Below are records to return verbatim; the pictures are to be dropped.

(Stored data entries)
***

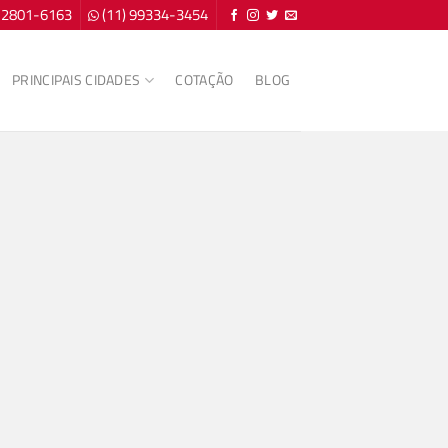
) 2801-6163
(11) 99334-3454
PRINCIPAIS CIDADES
COTAÇÃO
BLOG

***

#### [The answer]
) 2801-6163
(11) 99334-3454
PRINCIPAIS CIDADES
COTAÇÃO
BLOG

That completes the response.